Le fiamme si sono propagate velocemente, molto probabilmente il rogo - del quale non è ancora stato possibile capire l'origine - era iniziato da ore. La prima ad accorgersene sarebbe stata una badante ucraina che accudisce un anziano in una delle case vicine alla zona artigianale di Carbonare. Poco più tardi però se ne sono accorti in molti: l'intensità era tale che il bagliore si notava fin dalle frazioni lontane.
I primi ad arrivare, a pochi minuti dall'allarme, sono stati i vigili del fuoco dei corpi dell'altopiano: Folgaria, Lavarone, Luserna.In supporto dei volontari coordinati dal comandante di Folgaria Andrea Ciech sono arrivati i colleghi di Levico, Caldonazzo, Vigolo Vattaro e Pergine.
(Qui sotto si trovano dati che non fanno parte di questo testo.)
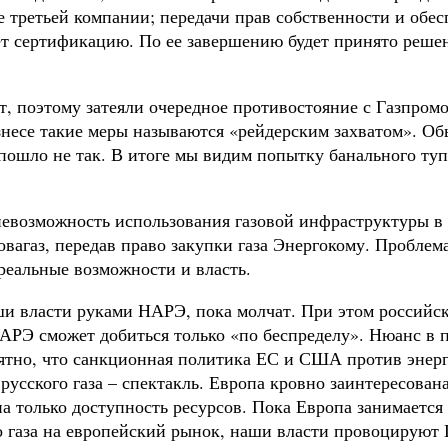
ие третьей компании; передачи прав собственности и обе
т сертификацию. По ее завершению будет принято решени
т, поэтому затеяли очередное противостояние с Газпро
есе такие меры называются «рейдерским захватом». Обы
о пошло не так. В итоге мы видим попытку банального т
невозможность использования газовой инфраструктуры в 
газ, передав право закупки газа Энергокому. Проблема в
 реальные возможности и власть.
ши власти руками НАРЭ, пока молчат. При этом российск
НАРЭ сможет добиться только «по беспределу». Нюанс в 
нятно, что санкционная политика ЕС и США против энерг
усского газа – спектакль. Европа кровно заинтересована
а только доступность ресурсов. Пока Европа занимается
 газа на европейский рынок, наши власти провоцируют Г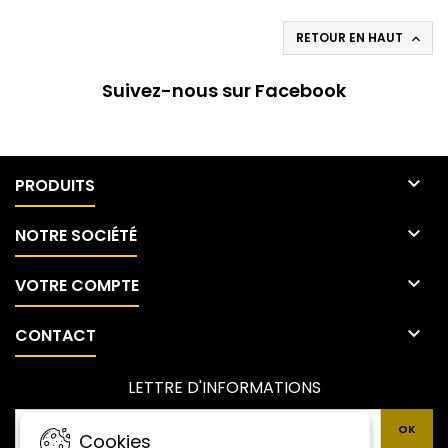
RETOUR EN HAUT

Suivez-nous sur Facebook

PRODUITS

NOTRE SOCIÉTÉ

VOTRE COMPTE

CONTACT
LETTRE D'INFORMATIONS
Cookies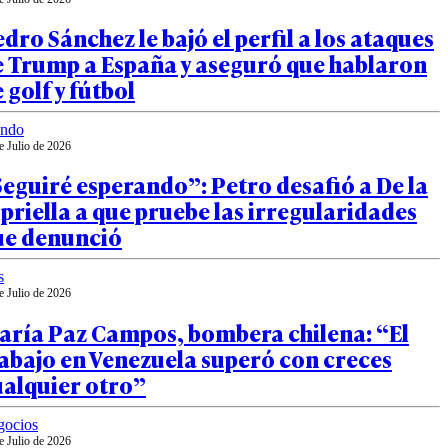
dro Sánchez le bajó el perfil a los ataques
e Trump a España y aseguró que hablaron
 golf y fútbol
ndo
e Julio de 2026
eguiré esperando”: Petro desafió a De la
priella a que pruebe las irregularidades
ue denunció
s
e Julio de 2026
aría Paz Campos, bombera chilena: “El
abajo en Venezuela superó con creces
ualquier otro”
gocios
e Julio de 2026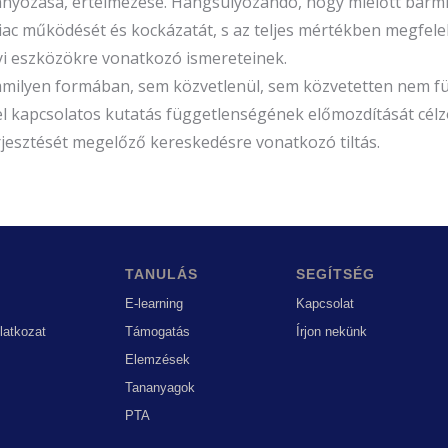
yozása, értelmezése. Hangsúlyozandó, hogy mielőtt bármily
ac működését és kockázatát, s az teljes mértékben megfelel s
gyi eszközökre vonatkozó ismereteinek.
milyen formában, sem közvetlenül, sem közvetetten nem füg
ssel kapcsolatos kutatás függetlenségének előmozdítását cél
rjesztését megelőző kereskedésre vonatkozó tiltás.
TANULÁS
SEGÍTSÉG
E-learning
Kapcsolat
ilatkozat
Támogatás
Írjon nekünk
Elemzések
Tananyagok
PTA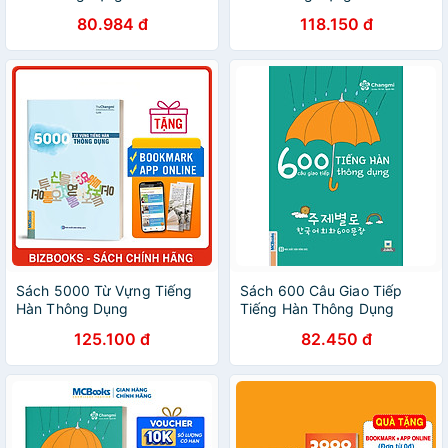
80.984 đ
118.150 đ
Sách 5000 Từ Vựng Tiếng
Sách 600 Câu Giao Tiếp
Hàn Thông Dụng
Tiếng Hàn Thông Dụng
125.100 đ
82.450 đ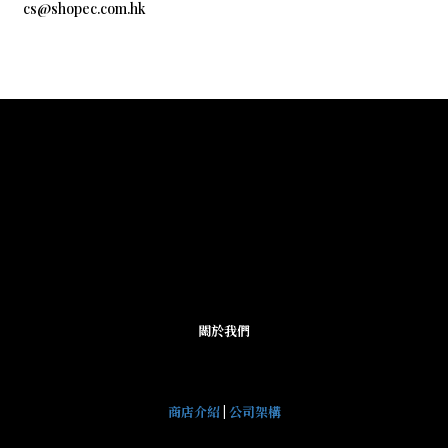
cs@shopec.com.hk
關於我們
商店介紹
|
公司架構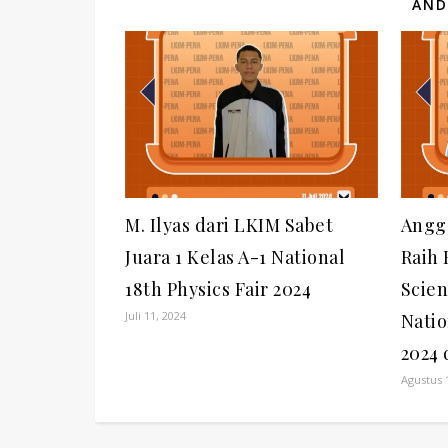
AND
M. Ilyas dari LKIM Sabet
Angg
Juara 1 Kelas A-1 National
Raih 
18th Physics Fair 2024
Scie
Juli 11, 2024
Natio
2024 
Agustus 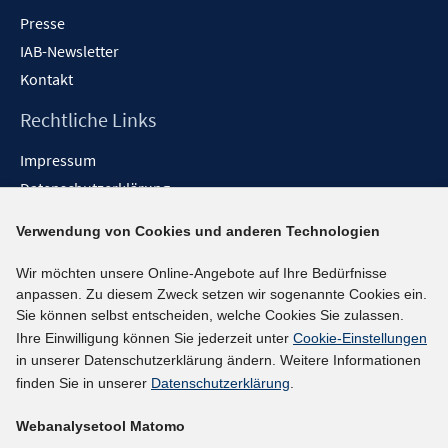
Presse
IAB-Newsletter
Kontakt
Rechtliche Links
Impressum
Datenschutzerklärung
Erklärung zur Barrierefreiheit
Verwendung von Cookies und anderen Technologien
Barrieren melden
Wir möchten unsere Online-Angebote auf Ihre Bedürfnisse
Social-Media-Kanäle
anpassen. Zu diesem Zweck setzen wir sogenannte Cookies ein.
Sie können selbst entscheiden, welche Cookies Sie zulassen.
BlueSky
Ihre Einwilligung können Sie jederzeit unter
Cookie-Einstellungen
YouTube
in unserer Datenschutzerklärung ändern. Weitere Informationen
LinkedIn
finden Sie in unserer
Datenschutzerklärung
.
XING
Webanalysetool Matomo
kununu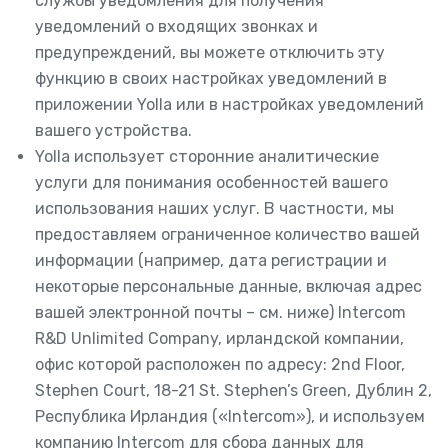
службы уведомления для получения
уведомлений о входящих звонках и
предупреждений, вы можете отключить эту
функцию в своих настройках уведомлений в
приложении Yolla или в настройках уведомлений
вашего устройства.
Yolla использует сторонние аналитические
услуги для понимания особенностей вашего
использования наших услуг. В частности, мы
предоставляем ограниченное количество вашей
информации (например, дата регистрации и
некоторые персональные данные, включая адрес
вашей электронной почты – см. ниже) Intercom
R&D Unlimited Company, ирландской компании,
офис которой расположен по адресу: 2nd Floor,
Stephen Court, 18-21 St. Stephen’s Green, Дублин 2,
Республика Ирландия («Intercom»), и используем
компанию Intercom для сбора данных для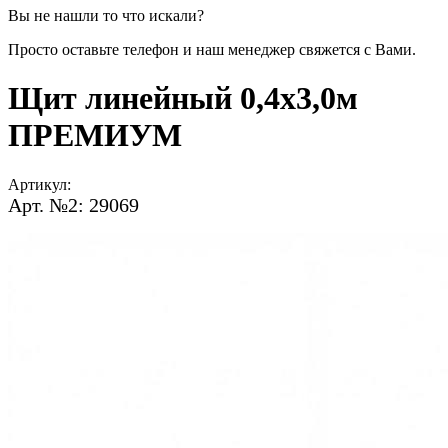
Вы не нашли то что искали?
Просто оставьте телефон и наш менеджер свяжется с Вами.
Щит линейный 0,4х3,0м
ПРЕМИУМ
Артикул:
Арт. №2: 29069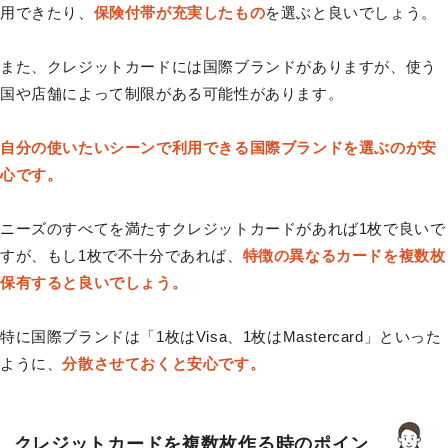
用できたり、
保険付帯が充実したもの
を選ぶと良いでしょう。
また、クレジットカードには国際ブランドがありますが、使う
国や店舗によって制限がある可能性があります。
自分の使いたいシーンで利用できる国際ブランドを選ぶのが安
心です。
ニーズのすべてを満たすクレジットカードがあれば1枚で良いで
すが、もし1枚で不十分であれば、
特徴の異なるカードを複数枚
保有すると良いでしょう。
特に国際ブランドは「1枚はVisa、1枚はMastercard」といった
ように、
分散させておくと安心です。
クレジットカードを複数枚作る時のポイン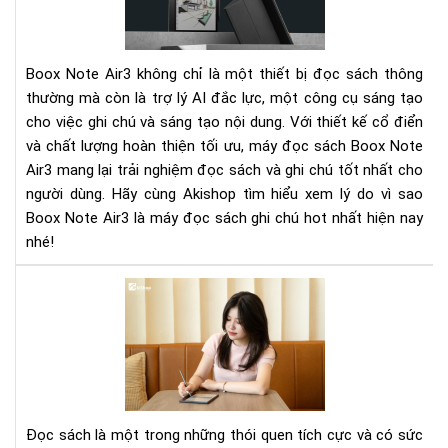
Má
đọ
sác
Boox Note Air3 không chỉ là một thiết bị đọc sách thông
ghi
thường mà còn là trợ lý AI đắc lực, một công cụ sáng tạo
chú
cho việc ghi chú và sáng tạo nội dung. Với thiết kế cổ điển
hot
và chất lượng hoàn thiện tối ưu, máy đọc sách Boox Note
nhấ
hiệ
Air3 mang lại trải nghiệm đọc sách và ghi chú tốt nhất cho
nay
người dùng. Hãy cùng Akishop tìm hiểu xem lý do vì sao
Boox Note Air3 là máy đọc sách ghi chú hot nhất hiện nay
nhé!
Cầ
làm
gì
để
hìn
thà
thó
Đọc sách là một trong những thói quen tích cực và có sức
que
Li hanno raggiunti anche i vigili del fuoco permanenti di Trento e i volontari di Rovereto e Mori, con gli uomini pronti a dare una mano ma anche con i mezzi più adatti per portare avanti il lungo e difficile lavoro di spegnimento che ha permesso di limitare i danni al magazzino, invaso comunque dal fumo.
Sessanta pompieri si sono alternati durante tutto il giorno ieri e un paio sono rimasti a vigilare il capannone posto sotto sequestro dai carabinieri anche durante la notte, mentre i pannelli dentro al capannone continuavano a bruciare. «Non è sicuro entrare per smassarli e da fuori con l'acqua non riusciamo a spegnerli» spiegava ieri sera il comandane Ciech. «Dobbiamo attendere che brucino perché si esaurisca il rogo».
Poi i militari dell'Arma ed i funzionari dei vigili del fuoco cercheranno qualche elemento che aiuti a formulare un'ipotesi sulle cause del rogo, difficili da capire.«Al piano terreno ospitavamo i macchinari, costosissimi, uno dei quali era l'unico in Italia e serviva per fare delle pareti in legno con una lavorazione speciale», racconta il fondatore Alessandro Cemin, che aveva appena festeggiato i suoi 83 anni. I titolari sono originari del Primiero, ma da anni abitano in Veneto: Alessandro ad Arsiero, mentre Luca a Schio. «Anni di sacrifici e di battaglie che se ne vanno in cenere. Sarà dura e difficile riprendere» commentava ieri l'anziano titolare con le lacrime agli occhi.